Eating Green – And Sometimes Not

A couple of weeks ago when my friends and I were browsing the vendor booths at the 280 Boogie, I found a booth for a local farm that does a CSA program. If you have never heard of that (I only heard of it relatively recently), it stands for community supported agriculture. Basically I buy a share of the farm for the spring season and I get to pick up a bag of whatever fruits and veggies they have harvested each week. It supports a small local farm and I get fresh, in-season, local, organic produce for about the same price I would pay buying crap at the grocery store — maybe even a little cheaper. Everybody wins!

The only dodgy issue is that you can never be quite certain what you’ll get from week to week or how much. As a shareholder and stakeholder in the farm, I’m directly affected by the weather and the health of the crops. Of course on a more practical note, I don’t just get to pick and choose whatever I feel like — I take what I get and don’t complain!

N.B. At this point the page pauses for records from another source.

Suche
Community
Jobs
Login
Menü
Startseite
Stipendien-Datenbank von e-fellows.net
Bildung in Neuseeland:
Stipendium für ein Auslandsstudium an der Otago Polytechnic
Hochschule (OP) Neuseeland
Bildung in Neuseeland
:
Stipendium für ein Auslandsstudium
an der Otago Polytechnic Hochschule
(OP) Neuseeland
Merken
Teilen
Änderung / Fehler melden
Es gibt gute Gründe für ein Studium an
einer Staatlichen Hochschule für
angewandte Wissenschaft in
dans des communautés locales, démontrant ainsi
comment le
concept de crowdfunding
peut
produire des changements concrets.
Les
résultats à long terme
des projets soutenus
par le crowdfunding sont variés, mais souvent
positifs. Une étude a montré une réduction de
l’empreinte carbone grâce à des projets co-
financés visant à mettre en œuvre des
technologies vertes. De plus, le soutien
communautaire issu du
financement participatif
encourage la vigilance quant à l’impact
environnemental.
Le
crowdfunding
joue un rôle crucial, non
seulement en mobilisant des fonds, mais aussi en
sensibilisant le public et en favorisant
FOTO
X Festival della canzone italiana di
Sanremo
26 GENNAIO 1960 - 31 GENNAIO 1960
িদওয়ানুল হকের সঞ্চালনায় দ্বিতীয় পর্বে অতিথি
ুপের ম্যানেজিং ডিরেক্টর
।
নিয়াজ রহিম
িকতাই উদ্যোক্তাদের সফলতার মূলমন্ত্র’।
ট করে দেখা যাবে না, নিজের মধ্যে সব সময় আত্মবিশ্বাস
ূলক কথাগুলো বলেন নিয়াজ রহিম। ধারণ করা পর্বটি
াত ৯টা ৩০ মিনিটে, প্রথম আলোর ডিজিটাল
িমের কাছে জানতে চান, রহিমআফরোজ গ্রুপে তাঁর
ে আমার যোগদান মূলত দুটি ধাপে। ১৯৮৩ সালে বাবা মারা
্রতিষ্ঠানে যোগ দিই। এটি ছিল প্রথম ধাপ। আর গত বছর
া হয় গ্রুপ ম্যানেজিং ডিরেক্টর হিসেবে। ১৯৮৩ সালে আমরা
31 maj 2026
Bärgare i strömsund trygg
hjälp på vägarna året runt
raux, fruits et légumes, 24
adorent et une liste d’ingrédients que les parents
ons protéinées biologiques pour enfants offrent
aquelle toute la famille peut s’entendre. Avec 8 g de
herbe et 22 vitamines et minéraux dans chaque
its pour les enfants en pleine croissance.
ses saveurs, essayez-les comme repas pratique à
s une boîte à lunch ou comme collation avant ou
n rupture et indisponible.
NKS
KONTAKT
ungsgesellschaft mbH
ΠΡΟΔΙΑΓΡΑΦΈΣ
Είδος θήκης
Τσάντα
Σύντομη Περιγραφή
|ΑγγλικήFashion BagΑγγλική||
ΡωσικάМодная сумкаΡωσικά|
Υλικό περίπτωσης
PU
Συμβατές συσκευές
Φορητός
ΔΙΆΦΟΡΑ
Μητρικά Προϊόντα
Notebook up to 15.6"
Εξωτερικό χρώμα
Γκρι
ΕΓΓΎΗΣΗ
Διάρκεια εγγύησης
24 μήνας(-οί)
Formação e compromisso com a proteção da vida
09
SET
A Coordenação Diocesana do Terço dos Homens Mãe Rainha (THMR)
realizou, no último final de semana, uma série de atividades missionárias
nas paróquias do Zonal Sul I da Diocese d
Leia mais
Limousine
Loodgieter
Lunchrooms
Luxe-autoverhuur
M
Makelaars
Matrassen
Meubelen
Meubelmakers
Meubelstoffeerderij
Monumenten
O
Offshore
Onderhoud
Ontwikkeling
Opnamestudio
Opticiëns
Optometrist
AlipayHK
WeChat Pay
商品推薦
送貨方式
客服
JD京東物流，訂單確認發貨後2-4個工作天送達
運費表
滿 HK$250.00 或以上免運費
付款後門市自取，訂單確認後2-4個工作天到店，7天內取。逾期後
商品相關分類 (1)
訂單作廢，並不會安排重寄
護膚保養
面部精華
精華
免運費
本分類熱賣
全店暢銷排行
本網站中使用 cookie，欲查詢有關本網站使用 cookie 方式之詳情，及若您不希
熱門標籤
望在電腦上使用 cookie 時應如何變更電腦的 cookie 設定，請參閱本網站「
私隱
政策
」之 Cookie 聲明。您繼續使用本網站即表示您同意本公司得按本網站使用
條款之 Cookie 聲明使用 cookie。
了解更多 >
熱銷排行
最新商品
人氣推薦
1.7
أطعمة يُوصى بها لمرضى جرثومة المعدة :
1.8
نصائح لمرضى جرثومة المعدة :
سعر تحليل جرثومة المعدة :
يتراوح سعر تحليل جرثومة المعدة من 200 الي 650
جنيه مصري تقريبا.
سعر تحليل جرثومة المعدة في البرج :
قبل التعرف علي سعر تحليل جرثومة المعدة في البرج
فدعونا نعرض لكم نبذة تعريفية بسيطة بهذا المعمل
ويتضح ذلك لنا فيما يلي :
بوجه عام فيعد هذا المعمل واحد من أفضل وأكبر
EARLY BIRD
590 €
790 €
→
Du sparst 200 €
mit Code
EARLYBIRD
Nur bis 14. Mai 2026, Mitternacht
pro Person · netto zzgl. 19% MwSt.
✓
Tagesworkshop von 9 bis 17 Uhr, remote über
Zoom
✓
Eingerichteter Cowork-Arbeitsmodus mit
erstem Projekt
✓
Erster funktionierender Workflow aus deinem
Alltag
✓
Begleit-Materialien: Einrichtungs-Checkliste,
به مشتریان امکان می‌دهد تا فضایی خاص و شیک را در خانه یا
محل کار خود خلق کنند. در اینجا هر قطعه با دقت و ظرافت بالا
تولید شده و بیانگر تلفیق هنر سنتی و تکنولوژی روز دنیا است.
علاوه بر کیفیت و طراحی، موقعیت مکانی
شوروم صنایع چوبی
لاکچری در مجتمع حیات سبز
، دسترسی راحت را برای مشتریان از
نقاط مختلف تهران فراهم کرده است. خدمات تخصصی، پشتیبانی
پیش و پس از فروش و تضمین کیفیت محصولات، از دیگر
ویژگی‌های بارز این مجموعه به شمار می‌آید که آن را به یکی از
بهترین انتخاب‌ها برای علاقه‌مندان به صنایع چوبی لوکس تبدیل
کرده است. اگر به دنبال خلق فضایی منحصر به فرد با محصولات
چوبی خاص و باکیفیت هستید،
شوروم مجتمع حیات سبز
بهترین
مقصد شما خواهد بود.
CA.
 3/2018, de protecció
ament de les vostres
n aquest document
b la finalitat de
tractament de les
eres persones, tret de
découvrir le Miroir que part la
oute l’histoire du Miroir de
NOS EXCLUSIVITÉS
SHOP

So Tuesday I went to pick up my first bag of veggies from the Unitarian Fellowship where they’re distributed. I’d had to look the place up online, and I found it endlessly amusing that on the page of their website where the directions were posted, they had the heading “How to find us (physically).” Oh, tee hee, you funny Unitarians!

[117/365] CSA Bag #1

My veggies came in this reusable bag that I can take back next week, and inside was a letter from the farmer telling us all about what was in the bag, how things were going on the farm, and what to expect next week. I immediately got the feeling of being part of something when I read about how the crops were doing and what chores had been getting done on the farm — “my” farm, that I bought a teeny, tiny piece of!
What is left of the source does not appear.